Budget Travel - easyJet to trial allocated seating




pacer142
Nov 16, 11, 5:15 am
easyJet have announced they are, from March, to trial fully-allocated seating (i.e. legacy-airline-style, not the limited version Ryanair were trialling) on selected routes.

The plan is that normal passengers can pay to select a seat in advance, or pay more for an exit/front row, while easyJet Plus cardholders will get normal seat selection for free but still have to pay for exit/front rows. This is somewhat of a devaluation for the card, which some of us use specifically to get exit row seating...

If you don't pay extra and you don't have a Plus card, you'll just get allocated a random seat, with groups on the same booking allocated seats together so far as possible.

Good or bad? I'm undecided - I certainly might consider giving up my easyJet Plus card and just taking random seat allocations if I can't have any sort of "subscription" to the exit rows... I wouldn't mind if the seat pitch wasn't so tight in normal rows (29" if I recall).

Neil


stut
Nov 16, 11, 8:17 am
Good move, I think.
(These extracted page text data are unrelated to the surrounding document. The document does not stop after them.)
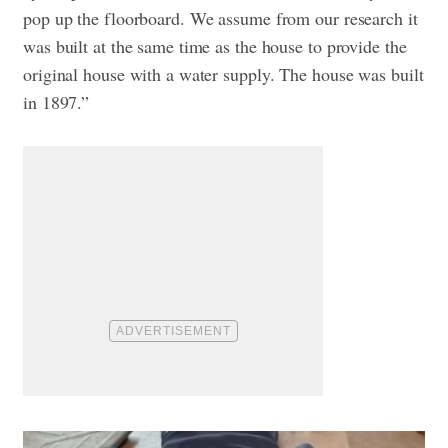
pop up the floorboard. We assume from our research it
was built at the same time as the house to provide the
original house with a water supply. The house was built
in 1897.”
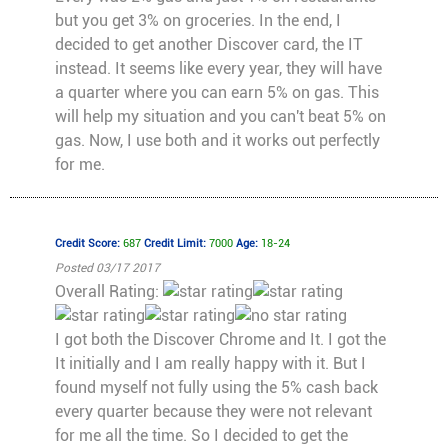
but you get 3% on groceries. In the end, I
decided to get another Discover card, the IT
instead. It seems like every year, they will have
a quarter where you can earn 5% on gas. This
will help my situation and you can't beat 5% on
gas. Now, I use both and it works out perfectly
for me.
Credit Score:
687
Credit Limit:
7000
Age:
18-24
Posted 03/17 2017
Overall Rating:
I got both the Discover Chrome and It. I got the
It initially and I am really happy with it. But I
found myself not fully using the 5% cash back
every quarter because they were not relevant
for me all the time. So I decided to get the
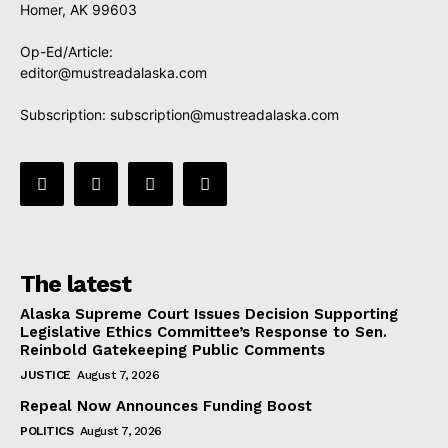
Homer, AK 99603
Op-Ed/Article:
editor@mustreadalaska.com
Subscription:
subscription@mustreadalaska.com
The latest
Alaska Supreme Court Issues Decision Supporting
Legislative Ethics Committee’s Response to Sen.
Reinbold Gatekeeping Public Comments
JUSTICE
August 7, 2026
Repeal Now Announces Funding Boost
POLITICS
August 7, 2026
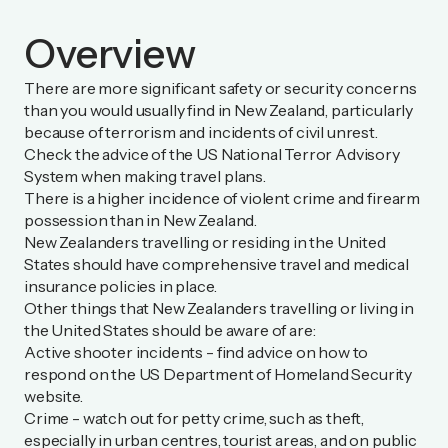
Overview
There are more significant safety or security concerns
than you would usually find in New Zealand, particularly
because of terrorism and incidents of civil unrest.
Check the advice of the
US National Terror Advisory
System
when making travel plans.
There is a higher incidence of violent crime and firearm
possession than in New Zealand.
New Zealanders travelling or residing in the United
States should have comprehensive travel and medical
insurance policies in place.
Other things that New Zealanders travelling or living in
the United States should be aware of are:
Active shooter incidents - find advice on how to
respond on the
US Department of Homeland Security
website
.
Crime - watch out for petty crime, such as theft,
especially in urban centres, tourist areas, and on public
It's the boarding gate scrum that I dislike most about easyJet - this would almost take it back to the good old days of Go (who provided a great number of U2's planes and STN routes at the time!)

pacer142
Nov 16, 11, 9:06 am
I suggested to them they should have two levels of "membership" card - easyJet Plus would be about £100 as at present and would offer free selection of any seat except exit/front row plus the current benefits, while you could have something like "easyJet Gold" that was say £150 or so and would offer free selection of any seat including those rows.

Or, I suppose, they could bring in a "true" FF scheme, which might have a tier that gives you them for free, as many do on other airlines.
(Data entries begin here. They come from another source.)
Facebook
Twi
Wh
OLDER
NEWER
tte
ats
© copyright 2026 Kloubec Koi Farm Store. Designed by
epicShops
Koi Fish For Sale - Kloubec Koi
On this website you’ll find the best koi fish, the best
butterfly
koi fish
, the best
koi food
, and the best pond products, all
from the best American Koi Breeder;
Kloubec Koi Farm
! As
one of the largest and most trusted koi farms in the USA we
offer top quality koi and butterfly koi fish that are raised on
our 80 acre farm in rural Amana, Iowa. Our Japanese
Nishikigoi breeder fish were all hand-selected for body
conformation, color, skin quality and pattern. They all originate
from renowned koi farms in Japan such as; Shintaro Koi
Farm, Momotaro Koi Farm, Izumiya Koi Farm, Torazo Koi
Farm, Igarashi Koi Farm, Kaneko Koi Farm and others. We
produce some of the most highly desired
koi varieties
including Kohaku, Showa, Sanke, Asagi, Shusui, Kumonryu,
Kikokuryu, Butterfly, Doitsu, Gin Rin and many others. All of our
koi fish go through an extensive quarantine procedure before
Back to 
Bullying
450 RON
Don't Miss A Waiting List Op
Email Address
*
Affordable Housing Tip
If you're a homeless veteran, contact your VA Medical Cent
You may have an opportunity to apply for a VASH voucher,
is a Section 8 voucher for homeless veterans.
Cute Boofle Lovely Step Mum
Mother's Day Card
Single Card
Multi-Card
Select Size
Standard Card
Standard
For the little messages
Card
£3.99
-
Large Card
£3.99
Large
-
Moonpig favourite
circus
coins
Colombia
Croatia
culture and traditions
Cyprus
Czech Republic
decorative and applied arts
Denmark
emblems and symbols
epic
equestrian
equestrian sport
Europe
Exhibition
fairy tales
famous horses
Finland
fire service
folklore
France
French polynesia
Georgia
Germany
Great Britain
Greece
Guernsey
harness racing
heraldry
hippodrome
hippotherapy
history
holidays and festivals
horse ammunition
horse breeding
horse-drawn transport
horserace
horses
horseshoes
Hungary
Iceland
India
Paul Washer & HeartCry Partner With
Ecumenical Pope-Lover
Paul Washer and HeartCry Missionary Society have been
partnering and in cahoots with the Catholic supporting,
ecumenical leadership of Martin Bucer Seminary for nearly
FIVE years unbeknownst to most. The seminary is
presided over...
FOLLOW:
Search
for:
I would be interested in either approach (it would, after all, increase my chances of getting those seats), but if the only way to get the exit row is to pay a one-off fee that will cost me too much (flying 2x weekly) to be worth it, particularly given that on the Airbus you only get a couple of inches extra rather than the double-legroom "superseat" on the old 737s, so I might just give up on easyJet Plus and risk a middle seat.

Neil


pacer142
Nov 16, 11, 9:10 am
(to be fair, middle doesn't overly bother *me* - but it might bother those either side of me, as while not particularly fat I'm fairly broad shouldered).